Greater Manchester Police have said they will never close the case of Moors Murder victim Keith Bennett, despite the death of Ian Brady.
Martin Bottomley, head of the force's Cold Case Review Unit, said officers would act on "credible and actionable" information which would help them find the body of 12-year-old Keith.
He said: "Whilst we are not actively searching Saddleworth Moors, Greater Manchester Police will never close this case. Brady's death does not change that."
Mr Bottomley praised the "incredible dignity" of the families of the victims of Moors Murderers Brady and Myra Hindley.
He said: "I do not want to comment on Brady at all. The thoughts of everyone within Greater Manchester Police are with the families who lost loved ones in the most painful and traumatic way.
"It is especially saddening for the family of Keith Bennett that his killers did not reveal to police the whereabouts of Keith's burial site. A week hardly goes by when we do not receive some information which purports to lead us to Keith but ultimately only two people knew where Keith is.

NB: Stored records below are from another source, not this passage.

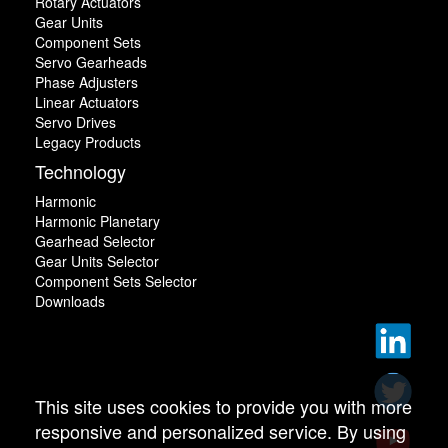
Rotary Actuators
Gear Units
Component Sets
Servo Gearheads
Phase Adjusters
Linear Actuators
Servo Drives
Legacy Products
Technology
Harmonic
Harmonic Planetary
Gearhead Selector
Gear Units Selector
Component Sets Selector
Downloads
This site uses cookies to provide you with more
responsive and personalized service. By using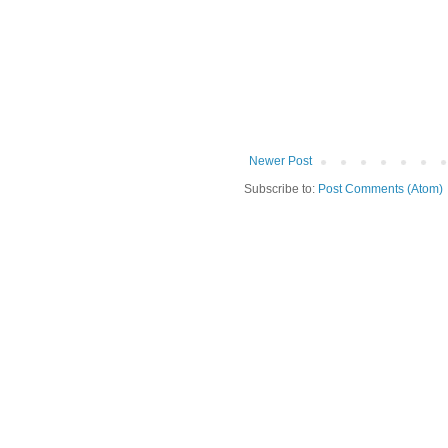
Newer Post
Subscribe to:
Post Comments (Atom)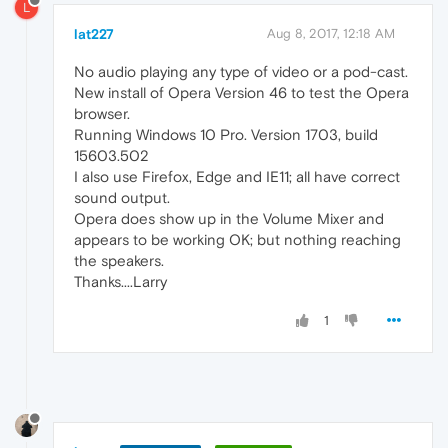
L
lat227
Aug 8, 2017, 12:18 AM
No audio playing any type of video or a pod-cast.
New install of Opera Version 46 to test the Opera
browser.
Running Windows 10 Pro. Version 1703, build
15603.502
I also use Firefox, Edge and IE11; all have correct
sound output.
Opera does show up in the Volume Mixer and
appears to be working OK; but nothing reaching
the speakers.
Thanks....Larry
1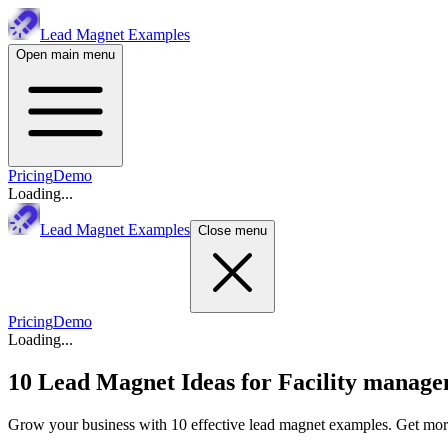
Lead Magnet Examples
Open main menu
Pricing
Demo
Loading...
Lead Magnet Examples
Close menu
Pricing
Demo
Loading...
10 Lead Magnet Ideas for
Facility manage
Grow your business with 10 effective lead magnet examples. Get more 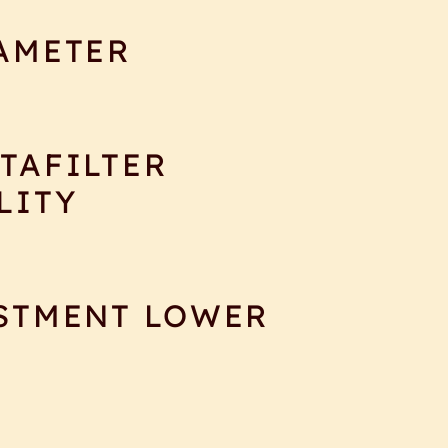
AMETER
TAFILTER
LITY
STMENT LOWER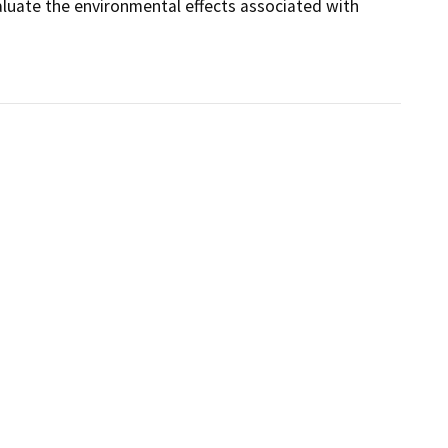
luate the environmental effects associated with 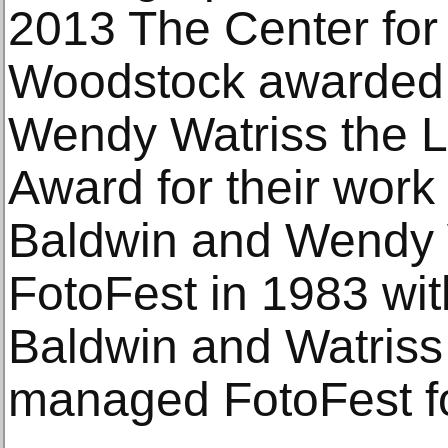
2013 The Center for
Woodstock awarded 
Wendy Watriss the L
Award for their work
Baldwin and Wendy 
FotoFest in 1983 wit
Baldwin and Watriss
managed FotoFest fo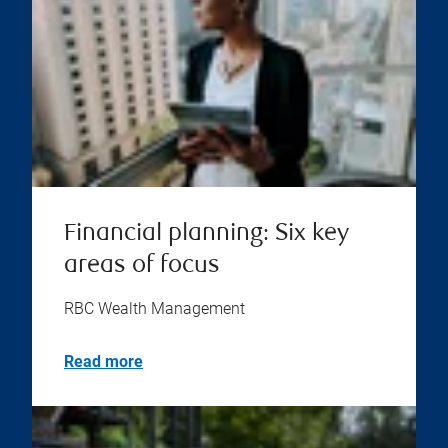
Financial planning: Six key
areas of focus
RBC Wealth Management
Read more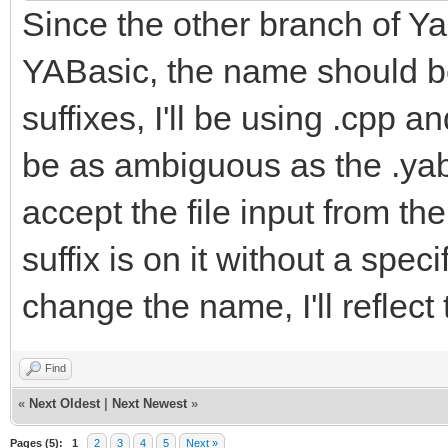
Since the other branch of Yab
YABasic, the name should be
suffixes, I'll be using .cpp a
be as ambiguous as the .yab f
accept the file input from t
suffix is on it without a spe
change the name, I'll reflect
Find
«
Next Oldest
|
Next Newest
»
Pages (5):
1
2
3
4
5
Next »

"I want to stress that our aim, as it always has been, is to find where Keith is buried and give closure to his surviving family members so they can give Keith the proper burial they so desperately want."
The 79-year-old killer died on Monday, hours after he was urged to "do the right thing" and reveal where the last of his child victims was buried.
Brady was jailed for the killings of John Kilbride, 12, 10-year-old Lesley Ann Downey and Edward Evans, 17, in 1966.
He went on to admit the murders of Pauline Reade, 16, and 12-year-old Keith Bennett.
Glasgow-born Brady had been held at Ashworth High Secure Hospital since 1985 and died at 6.03pm.
A Mersey Care NHS Foundation Trust spokesman said the serial killer, who used the name Ian Stewart-Brady before his death, had been on oxygen.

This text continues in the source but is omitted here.